Rudra seems to recognize that Franks relates to the affiant's statements, rather than those of the supporting witness. Doc. 20 at p. 6. However, he argues that courts apply the Franks analysis to the statements of the underlying witness, too. Doc. 20 at p. 6. In doing so, Rudra attempts to analogize his case to United States v. Higgins, 557 F.3d 381 (6th Cir. 2009), where the Sixth Circuit found a warrant was not supported by probable cause because the affidavit failed to assert that the 6 informant was reliable and the police did not corroborate any of the informant's statements. Higgins at 390. The Court finds Rudra's reliance on Higgins is misplaced.
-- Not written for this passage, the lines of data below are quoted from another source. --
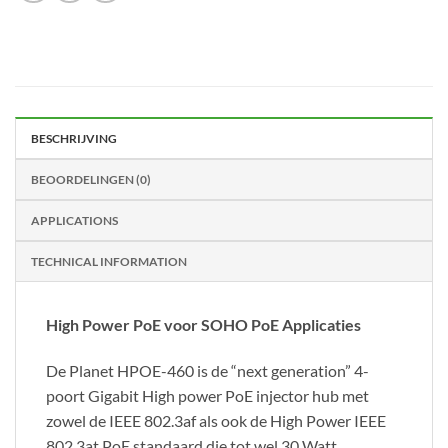
BESCHRIJVING
BEOORDELINGEN (0)
APPLICATIONS
TECHNICAL INFORMATION
High Power PoE voor SOHO PoE Applicaties
De Planet HPOE-460 is de “next generation” 4-
poort Gigabit High power PoE injector hub met
zowel de IEEE 802.3af als ook de High Power IEEE
802.3at PoE standaard die tot wel 30 Watt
Rudra has done nothing more than provide a conclusory statement and recitation of his burden as set forth by Franks. He does not make a substantial showing that the affiant's statement was false, or that the inclusion of the victim's statement recklessly disregarded the truth [specifically when Rudra's contradictory statement was included too], therefore he is not entitled to a Franks hearing.
III. CONCLUSION
For the reasons stated above, the Motion to Suppress, to Quash Arrest for Lack of Probable Cause, and Request for Hearing (Doc. 20) is DENIED.